Friday 30 September 2016

What do you need to Home Educate?

What do you need to Home Educate?



There are many things that would be amazing, that I would love to have. A large house, access to nature, a pool, unlimited craft and art supplies... but in truth you only need a few things to home educate your kids.

Passion, curiosity, engagement and being able to let go of what you think things  "should" look like and embrace how things are. It is grand to have some stillness, some gratitude and a sense of humor too.
If you want your kids to care about the world, and education is usually story-telling (all teachers are story-tellers reciting the same stories in different ways) then the passion you have drives that engine. Home education has a more raw and visceral nature because often it in nature. It is not restricted to stories of living but in living it's self.

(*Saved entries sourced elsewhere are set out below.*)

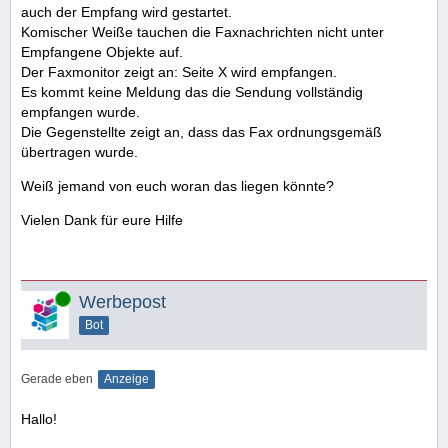
auch der Empfang wird gestartet.
Komischer Weiße tauchen die Faxnachrichten nicht unter
Empfangene Objekte auf.
Der Faxmonitor zeigt an: Seite X wird empfangen.
Es kommt keine Meldung das die Sendung vollständig
empfangen wurde.
Die Gegenstellte zeigt an, dass das Fax ordnungsgemäß
übertragen wurde.
Weiß jemand von euch woran das liegen könnte?
Vielen Dank für eure Hilfe
Online
Werbepost
Bot
Gerade eben
Anzeige
Hallo!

"If Jane has three pounds and want to pay for four apples, how many oranges can she also buy?"

Well with money in hand the context seems to have a point. It also allow far more variables and allows a hundred more interesting questions at the same time.

"If Jane has three pounds and wants to pay for four apples, how many oranges can she buy, and what does Fairtrade mean? What does organic mean? What does profit margin mean?"

The narrative of the education story, the depth and breath that is possible with almost nothing but curiosity is Home Educations biggest joy.

While having internet help (from Google to Khan Academy) public libraries and thrift store books are  treasure troves. Parks, gardens, wild green space are a boon too. So are warm coats and walking boots or wellies. Yet it is being able to be flexible, and curious and passionate that allows you to see the benefit and opportunities all around you. It takes a special kind of courage to walk away from something society says you "should" be. It takes something stronger and more fierce to refuse to allow the system to hurt your child, love.

The fear and guilt and shame poured on us from a great height to "make your child conform" to standardised shapes and ways of being make you question your bravery, sanity and self.
Yet if you were to drag your child, crying, screaming to a community of strangers; where you left them knowing that violence, verbal abuse, sexual assault were common place (if not a expected and a "normal" part of life) and you left them there, day after day, week after week, year after year and it wasn't called "school" would you be being a "good" parent? A place where what you wear is more important that what you think? A place where you can't pee when you need to? Drink when you need to? Eat when you need to?

School seems so strange to me now, from the other side. It was guilt in the end that won over shame (you must be a difficult parent, maybe she is bullied because you are weird). In truth maybe I am still de-schooling. Still healing.

To home educate you don't need to be rich, or have a teaching degree, or a degree at all. You need to have a sense of wonder, curiosity and fun. You have to give yourself permission to step away from shame and blame and move towards connection with your child and to the world.


Home education is a process that can teach you amazing things. It can shape and re-shape how you see the world, one experience at a time. One book. It can be profound and uplifting, messy and unexpected. It allows from stillness and play. It embraces courage and excellence, failure and mistakes into a learning process that transforms and grows more quickly than almost anything else. It's pretty good for the kids too!

Home education is far too important to take seriously!